Casablanca - It is gratifying to note that the agenda of Arab countries covers a wide range of interesting items relating to change and positive transformation, but when it comes to Syria when the kids were fighting in Deraa or drowning in Turkey's sea, this is sadly not the case.
Casablanca – It is gratifying to note that the agenda of Arab countries covers a wide range of interesting items relating to change and positive transformation, but when it comes to Syria when the kids were fighting in Deraa or drowning in Turkey’s sea, this is sadly not the case.
It wrenches my soul and heart to closely watch news from Syria every single day — Syrian refugees, women and children in one of the largest refugee exoduses in recent history — without doing anything. As a teenager with no power, I cannot do anything for them but cry, while the wealthy monarchies in the Persian Gulf, who never receive Syrian refugees, and the most powerful Arab countries in the world remain largely unshaken by the events and have done much less than the nations of Europe to provide shelter to the Syrians. This has, at last, begun to happen. Indeed, I am pointing a damning finger at Saudi Arabia, Qatar, Kuweit, Bahrein and the United Arab Emirates, which have offered zero resettlement places to Syrian refugees. I find it difficult to believe that an Arab government exists that does not support Muslims, but apparently the Arabian Peninsula does not give a damn.

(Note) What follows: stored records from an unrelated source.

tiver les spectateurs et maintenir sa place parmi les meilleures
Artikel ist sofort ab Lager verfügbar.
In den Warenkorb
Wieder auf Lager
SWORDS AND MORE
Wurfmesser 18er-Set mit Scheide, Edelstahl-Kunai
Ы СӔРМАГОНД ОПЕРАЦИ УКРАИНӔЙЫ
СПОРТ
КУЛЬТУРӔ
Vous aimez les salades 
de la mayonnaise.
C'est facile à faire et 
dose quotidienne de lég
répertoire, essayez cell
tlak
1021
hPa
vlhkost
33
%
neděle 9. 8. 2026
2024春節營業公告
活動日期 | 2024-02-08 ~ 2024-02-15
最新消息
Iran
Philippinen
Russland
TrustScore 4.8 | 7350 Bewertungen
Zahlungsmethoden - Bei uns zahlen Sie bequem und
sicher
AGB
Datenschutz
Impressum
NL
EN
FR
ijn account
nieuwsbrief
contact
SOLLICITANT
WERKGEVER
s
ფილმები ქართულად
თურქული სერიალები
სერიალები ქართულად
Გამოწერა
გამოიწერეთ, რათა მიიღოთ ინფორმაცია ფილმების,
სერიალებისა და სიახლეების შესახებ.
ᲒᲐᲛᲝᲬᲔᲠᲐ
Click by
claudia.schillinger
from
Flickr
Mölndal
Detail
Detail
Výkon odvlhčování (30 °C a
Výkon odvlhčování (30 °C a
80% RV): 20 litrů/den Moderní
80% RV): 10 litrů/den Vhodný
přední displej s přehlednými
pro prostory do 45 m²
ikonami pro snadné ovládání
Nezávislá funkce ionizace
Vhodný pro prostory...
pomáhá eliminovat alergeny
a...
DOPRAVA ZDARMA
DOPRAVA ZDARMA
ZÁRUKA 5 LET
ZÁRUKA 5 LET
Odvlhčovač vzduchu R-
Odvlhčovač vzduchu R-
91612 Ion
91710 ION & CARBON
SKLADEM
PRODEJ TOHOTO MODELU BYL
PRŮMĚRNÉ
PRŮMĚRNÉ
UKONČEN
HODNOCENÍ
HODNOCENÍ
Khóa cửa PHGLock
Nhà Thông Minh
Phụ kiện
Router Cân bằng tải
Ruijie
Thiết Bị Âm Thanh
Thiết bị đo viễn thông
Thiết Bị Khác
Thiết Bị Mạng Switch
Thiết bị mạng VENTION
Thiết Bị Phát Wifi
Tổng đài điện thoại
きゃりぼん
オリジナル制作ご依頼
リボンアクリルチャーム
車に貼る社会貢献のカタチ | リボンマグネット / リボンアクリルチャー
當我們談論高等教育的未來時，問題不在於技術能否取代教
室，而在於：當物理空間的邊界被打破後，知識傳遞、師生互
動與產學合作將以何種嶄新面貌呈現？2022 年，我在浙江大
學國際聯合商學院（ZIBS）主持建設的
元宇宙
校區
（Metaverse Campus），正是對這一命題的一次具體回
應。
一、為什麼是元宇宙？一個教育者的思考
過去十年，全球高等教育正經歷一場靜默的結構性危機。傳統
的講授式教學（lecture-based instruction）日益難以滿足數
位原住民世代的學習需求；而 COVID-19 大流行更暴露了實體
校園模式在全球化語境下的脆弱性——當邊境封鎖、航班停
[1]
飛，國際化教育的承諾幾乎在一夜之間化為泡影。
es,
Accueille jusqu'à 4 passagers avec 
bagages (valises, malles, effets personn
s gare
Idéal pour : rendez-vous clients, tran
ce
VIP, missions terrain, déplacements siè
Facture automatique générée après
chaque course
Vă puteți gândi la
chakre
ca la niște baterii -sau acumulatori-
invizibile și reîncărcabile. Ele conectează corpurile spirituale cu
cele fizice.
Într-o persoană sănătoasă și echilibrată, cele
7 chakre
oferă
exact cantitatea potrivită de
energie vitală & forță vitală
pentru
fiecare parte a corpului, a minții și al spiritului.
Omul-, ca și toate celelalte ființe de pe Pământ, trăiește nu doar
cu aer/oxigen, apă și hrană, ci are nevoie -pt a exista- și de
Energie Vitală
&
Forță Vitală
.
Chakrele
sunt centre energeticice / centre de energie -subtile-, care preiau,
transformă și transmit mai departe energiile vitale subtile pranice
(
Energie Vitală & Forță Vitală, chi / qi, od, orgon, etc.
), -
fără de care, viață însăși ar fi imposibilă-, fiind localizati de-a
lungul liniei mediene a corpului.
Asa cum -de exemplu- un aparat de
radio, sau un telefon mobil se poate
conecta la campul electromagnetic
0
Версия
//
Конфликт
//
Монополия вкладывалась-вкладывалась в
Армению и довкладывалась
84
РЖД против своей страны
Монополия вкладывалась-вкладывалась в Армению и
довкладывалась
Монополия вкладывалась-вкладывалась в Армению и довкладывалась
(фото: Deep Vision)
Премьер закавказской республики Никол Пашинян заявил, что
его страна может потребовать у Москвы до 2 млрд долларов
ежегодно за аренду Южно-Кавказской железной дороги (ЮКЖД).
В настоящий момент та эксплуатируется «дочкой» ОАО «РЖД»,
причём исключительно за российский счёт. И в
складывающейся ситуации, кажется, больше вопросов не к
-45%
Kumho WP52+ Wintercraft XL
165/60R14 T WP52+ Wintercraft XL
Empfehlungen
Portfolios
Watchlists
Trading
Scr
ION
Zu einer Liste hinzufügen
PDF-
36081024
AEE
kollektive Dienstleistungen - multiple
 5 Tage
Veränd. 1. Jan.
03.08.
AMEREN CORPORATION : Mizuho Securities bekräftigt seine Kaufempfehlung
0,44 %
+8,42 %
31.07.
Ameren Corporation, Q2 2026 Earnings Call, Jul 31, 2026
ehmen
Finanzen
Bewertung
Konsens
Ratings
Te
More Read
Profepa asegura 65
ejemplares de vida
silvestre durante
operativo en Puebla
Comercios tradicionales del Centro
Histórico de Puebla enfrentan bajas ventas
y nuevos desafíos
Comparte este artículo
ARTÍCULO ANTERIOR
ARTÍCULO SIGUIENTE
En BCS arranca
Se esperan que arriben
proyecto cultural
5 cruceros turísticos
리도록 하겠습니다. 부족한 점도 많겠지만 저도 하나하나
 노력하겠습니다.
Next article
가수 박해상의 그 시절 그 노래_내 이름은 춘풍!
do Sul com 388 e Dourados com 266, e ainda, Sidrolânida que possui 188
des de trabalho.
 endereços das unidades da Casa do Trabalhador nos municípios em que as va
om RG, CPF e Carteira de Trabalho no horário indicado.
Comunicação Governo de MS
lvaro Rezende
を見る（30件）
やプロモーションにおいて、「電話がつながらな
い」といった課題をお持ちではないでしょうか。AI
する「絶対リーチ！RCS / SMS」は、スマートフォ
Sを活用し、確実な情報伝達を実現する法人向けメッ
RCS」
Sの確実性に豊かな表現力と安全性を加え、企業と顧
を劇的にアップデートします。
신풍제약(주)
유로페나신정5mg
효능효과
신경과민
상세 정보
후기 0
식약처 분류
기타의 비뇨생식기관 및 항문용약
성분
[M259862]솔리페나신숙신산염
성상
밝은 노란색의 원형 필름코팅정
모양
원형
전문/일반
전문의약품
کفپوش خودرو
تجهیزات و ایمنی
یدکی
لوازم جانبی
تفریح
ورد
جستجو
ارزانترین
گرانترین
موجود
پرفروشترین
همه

What is happening in Syria now is more than just a battle between those for or against President Assad, but a dissension, and it has nothing to with Islam, ISIS, or fighting for authority. It all begun with innocent children who painted slogans on a school wall said to be anti-government graffiti. People were arrested and reportedly tortured, simply because they were calling for the release of the children, democracy and greater freedom for the people in the country. The rise of the jihadist groups, including Islamic State, has added a further dimension since 2011. All the world was watching and thought the issue was worrying, but wouldn’t get much worse, and when it got worse, that it was not bad enough for them to do anything about it.
I remember believing that Syria was the lone island of democracy, peace, and morality in the sea of chaos that is the Middle East. Syria had a president. That meant that he was chosen by the people, right? That had to mean that he was looking out for his citizens, promising them protection, and democracy, didn’t it? His power had checks on it, didn’t it? Oh, how mistaken the Syrian people and I were.
Recent months have felt like history repeating itself. A heartbreaking number of people have been imprisoned or abducted in Syria. College dorms have been ransacked, people have been tracked, and in the end, thousands were missing. On July 16th, dozens of members of the army defected, and special forces were brought in to kill them all. Hama barely avoided a massacre, stopped by the presence of U.S. ambassador Robert Ford. As the holy month of Ramadan begun, the brief three-week period of peace in Hama ended, replaced by snipers on rooftops, shooting as Syrians left mosques. The Syrian secret police are agents of the state in civilian clothes whose job it is to hang around in public areas and listen to see if anyone is speaking out against the government. Any good news from Bachar Assad for his people? Definitely, NO.
Somehow, my holidays this summer weren’t as good as I expected, and didn’t take my mind off the danger of the Syrian people. I presented my speech, about Palestine and Syria a few weeks ago and ended up crying in the bathroom. I take out my phone every single day to check the news and the latest death tolls. With every glance at the news, I keep wondering, Is that a baby bleeding there? Is that a woman crying madly for her children in that picture or video? Didn’t that fighter have an arm and now he no longer has one?
On the other hand, all Arab countries are watching what is happening in Syria. Every single Arab country is aware of this tragedy, and no one has offered serious aid to the refugees, except for Morocco and Jordan, who saw eye to eye on the Syrian issue and their aid is not enough. The region that I blame has the capacity to quickly build housing for the refugees. The big construction companies that have built the gleaming towers of Dubai, Abu Dhabi and Riyadh should be contracted to create shelters for the influx. There is no reason all this knowhow can’t be put to humanitarian use. Morocco, Jordan, and Europe can do more for the Syrians, but Saudi Arabia must shoulder much more of the burden. It feels as if they just need a reminder: ” Hey, that’s how you have to do it to help your brothers in Islam.” Shame on them all.
My eyes have been opened to this situation for a while, and I hope the same happens to you now. Syrians are a determined and brave people, but I am not sure if they can defeat this harsh regime. Today, no matter where I am or what I am doing, my heart is and will be with Syria. That doesn’t make me any less ambitious: that doesn’t make me any less determined: it just means I am looking towards something philanthropic. At least I am not like some Arab countries. At least I am a Moroccan with a Syrian heart.